REPORT AND RECOMMENDATION
F. KEITH BALL, Magistrate Judge.
This matter is before the Court on the Motion to Dismiss, or, in the Alternative, Motion for Summary Judgment  filed by Defendant United States of America. Plaintiff has filed a Response , and the Defendant has filed a Rebuttal . In addition, without leave of Court, Plaintiff filed a Surrebuttal . For the reasons explained below, the undersigned recommends that the Motion to Dismiss, or in the Alternative, Motion for Summary Judgment, be denied, without prejudice.
FACTS AND PROCEDURAL HISTORY
Starnes originally filed his three-page complaint pursuant to the Federal Torts Claim Act, 28 U.S.C. § 1346(b), in the United States District Court for the District of Columbia. Plaintiff is currently incarcerated at the Federal Correctional Institution in Yazoo City, Mississippi. In his complaint, Starnes, with the sparest of details, save an expletive that he continues to quote throughout his filings, alleges that he received injuries to his right small finger resulting from surgery that occurred while he was housed "at Federal Correctional Institution Marion" in February 2015.  at 2. Because an FTCA claim may be prosecuted "only in the judicial district where the plaintiff resides or wherein the act or omission complained of occurred," 28 U.S.C. 1402(b), and citing the vagueness of the location of the act or omission complained of in the complaint, the United States District Court for the District of Columbia transferred the action to this Court. .
Thereafter, the United States responded to the complaint with the pending Motion to Dismiss, or, alternatively, Motion for Summary Judgment. In the Motion, the United States points out that the federal correctional institution in which Plaintiff was housed during surgery is located in Marion, Illinois. Accordingly, the United States asserts that the substantive law of Illinois should govern this action. See Fox v. United States, 2013 WL 1310558, *2 (S.D. Miss. Mar. 28, 2013)(In FTCA cases, "the court applies the substantive law of the state where the allegedly negligent `act or omissions occurred.'"). Based on that forum's law, the United States argues that Plaintiff has failed to comply with the Illinois statute governing medical malpractice claims. See 735 Ill. Comp. Stat. Ann. 5/2-622. In a nutshell, the government argues that Plaintiff has failed to "file a physician's certificate of merit and accompanying report," as required by the Illinois statute, thus, the complaint should be dismissed. See Sherrod v. Lingle, 223 F.3d 605, 613 (7th Cir. 2000).

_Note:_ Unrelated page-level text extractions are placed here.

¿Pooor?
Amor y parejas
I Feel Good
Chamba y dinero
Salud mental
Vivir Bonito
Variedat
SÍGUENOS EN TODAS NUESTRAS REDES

In his Response [17-1], Starnes attempts to conform his complaint to the dictates of Illinois law by submitting medical records and an affidavit. He argues, furthermore, that he can produce an expert witness. Starnes also alleges in his Response, for the first time, that his surgery occurred at the Baptist Health Paducah Hospital. [17-1] at 2. He provides records substantiating that the treating doctor was located in Paducah, Kentucky, and that the surgery was performed at Baptist Health Paducah Hospital. [17-2] at 2, 4, 6-7. Based on an internet search, the Court takes judicial notice of the fact that Baptist Health Paducah Hospital is located in Paducah, Kentucky. See, e.g., Fed. R. Evid. 201 (stating that a judicially noticed fact must be one not subject to reasonable dispute and capable of accurate and ready determination by resort to sources whose accuracy cannot reasonably be questioned); Denius v. Dunlap, 330 F.3d 919, 927 (7th Cir. 2003) (permitting judicial notice of government records readily available in the public domain, such as the internet, because the fact of record keeping is not subject to reasonable dispute and the accuracy could not reasonably be questioned.). Based on this information, it appears that the allegedly negligent "acts or omissions" occurred in Kentucky. It follows, therefore, that the substantive law of Kentucky — not Illinois — would govern in this action.

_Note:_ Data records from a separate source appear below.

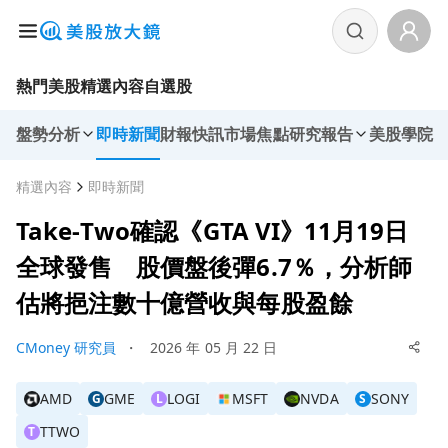
熱門美股
精選內容
自選股
盤勢分析
即時新聞
財報快訊
市場焦點
研究報告
美股學院
精選內容
即時新聞
Take‑Two確認《GTA VI》11月19日
全球發售 股價盤後彈6.7％，分析師
估將挹注數十億營收與每股盈餘
CMoney 研究員
・
2026 年 05 月 22 日
AMD
GME
LOGI
MSFT
NVDA
SONY
G
L
S
TTWO
T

Accordingly, for the foregoing reasons, the undersigned recommends that the United States' Motion to Dismiss, or in the Alternative, Motion for Summary Judgment  be denied without prejudice. Should this Report and Recommendation be adopted by the District Court, the undersigned recommends that the government be given twenty (20) days to answer or respond otherwise to the complaint after the entry of any order adopting the Report and Recommendation.

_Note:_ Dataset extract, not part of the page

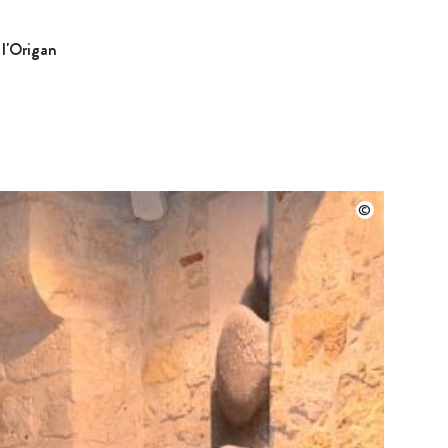
 l'Origan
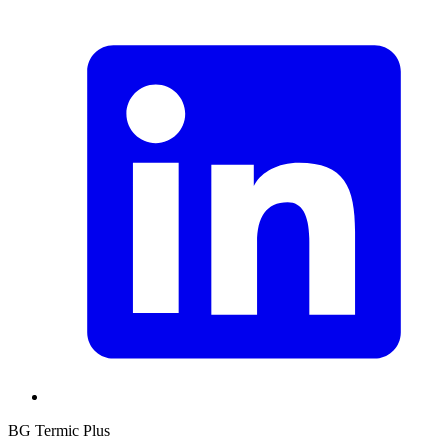
BG Termic Plus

The parties are hereby notified that failure to file written objections to the proposed findings, conclusions, and recommendation contained within this report and recommendation within fourteen (14) days after being served with a copy shall bar that party, except upon grounds of plain error, from attacking on appeal the unobjected-to proposed factual findings and legal conclusions accepted by the district court. 28 U.S.C. §636, Douglass v. United Services Automobile Association, 79 F.3d 1415, 1428-29 (5th Cir. 1996).